Desde 2018, o Brasil se tornou o país com o maior crescimento da extrema direita no mundo. Nos três últimos anos os grupos neonazista cresceram 270%. O discurso do ódio se naturalizou e nossas instituições não têm mostrado capacidade de enfrentamento. As medidas são tímidas e os financiadores da produção massiva de notícias falsas, discurso de ódio e atos extremistas, raramente são punidos. Em 2018, tivemos a eleição de um presidente que tem um torturador como ídolo e venceu o pleito dizendo que iria metralhar seus adversários. O discurso do extermínio se populariza e todos os nosso preconceitos saem do armário, não há mais vergonha no ódio, ele virou símbolo de empoderamento.
Esse é um fenômeno mundial, mas que no Brasil, pelo histórico descrito, ganha contornos mais sombrios.

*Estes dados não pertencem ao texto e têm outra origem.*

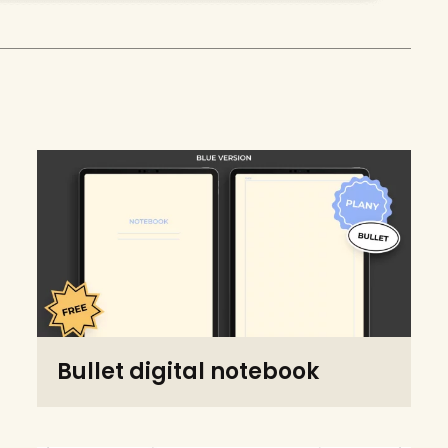
Bullet digital notebook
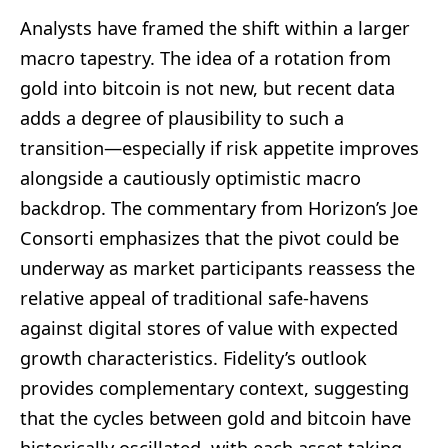
Analysts have framed the shift within a larger
macro tapestry. The idea of a rotation from
gold into bitcoin is not new, but recent data
adds a degree of plausibility to such a
transition—especially if risk appetite improves
alongside a cautiously optimistic macro
backdrop. The commentary from Horizon’s Joe
Consorti emphasizes that the pivot could be
underway as market participants reassess the
relative appeal of traditional safe-havens
against digital stores of value with expected
growth characteristics. Fidelity’s outlook
provides complementary context, suggesting
that the cycles between gold and bitcoin have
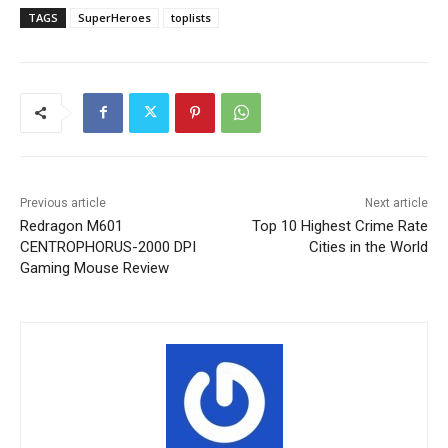
TAGS
SuperHeroes
toplists
Previous article
Next article
Redragon M601
Top 10 Highest Crime Rate
CENTROPHORUS-2000 DPI
Cities in the World
Gaming Mouse Review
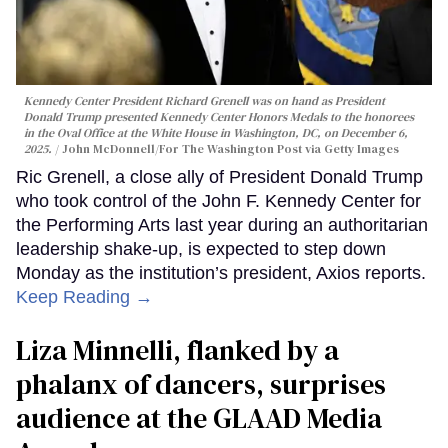
Kennedy Center President Richard Grenell was on hand as President
Donald Trump presented Kennedy Center Honors Medals to the honorees
in the Oval Office at the White House in Washington, DC, on December 6,
2025.
John McDonnell/For The Washington Post via Getty Images
Ric Grenell, a close ally of President Donald Trump
who took control of the John F. Kennedy Center for
the Performing Arts last year during an authoritarian
leadership shake-up, is expected to step down
Monday as the institution’s president, Axios reports.
Keep Reading →
Liza Minnelli, flanked by a
phalanx of dancers, surprises
audience at the GLAAD Media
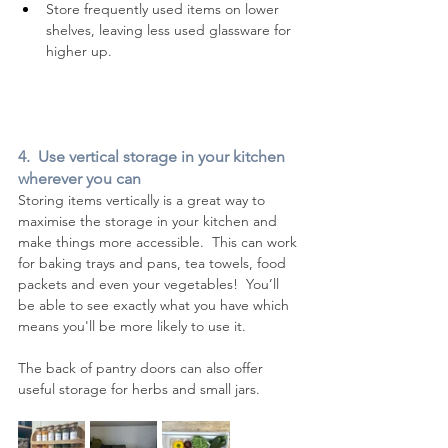
Store frequently used items on lower 
shelves, leaving less used glassware for 
higher up.
4.  Use vertical storage in your kitchen 
wherever you can
Storing items vertically is a great way to 
maximise the storage in your kitchen and 
make things more accessible.  This can work 
for baking trays and pans, tea towels, food 
packets and even your vegetables!  You’ll 
be able to see exactly what you have which 
means you'll be more likely to use it.
The back of pantry doors can also offer 
useful storage for herbs and small jars.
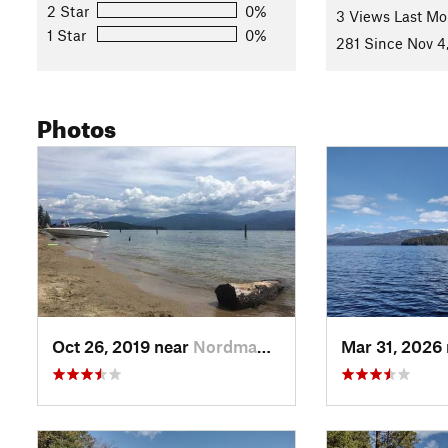
Flora & Fauna
2 Star
0%
3 Views Last Mo
1 Star
0%
Mixed conifer forest - hemlocks, western white pines, some 
281 Since Nov 4
with ferns, mosses, lichen, and low bushes. Deer live here.
Contacts
Photos
Land Manager:
USFS - Idaho Panhandle National Forests Of
Shared By:
Hiking Project Staff
with
improvements by Joan Pen
Oct 26, 2019 near
Nordman, ID
Mar 31, 2026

Um país que tem como modelo os EUA, imita da festa de halloween ao massacre nas escolas.
É claro que diante da repetição de tragédias anunciadas queremos uma solução para ontem, a sensação é de luto. Impossível imaginar a dor de pais e mães que, ao deixarem seus filhos numa escola ou creche, acreditam que estão em um lugar seguro e, de forma dramática, veem os pequenos corpos saindo em caixões.
Não existe solução fácil, é necessário medidas de curto, médio e longo prazo. Mudanças estruturais são imprescindíveis. No entanto, a comunidade escolar tem um papel fundamental a cumprir, é preciso investir no contradiscurso do ódio, precisamos de uma educação que valorize o respeito às diferenças, a solução negociada de conflitos, o resgate da noção de direitos humanos. Caso contrário, continuaremos todos sendo vítimas e algozes em uma sociedade insana.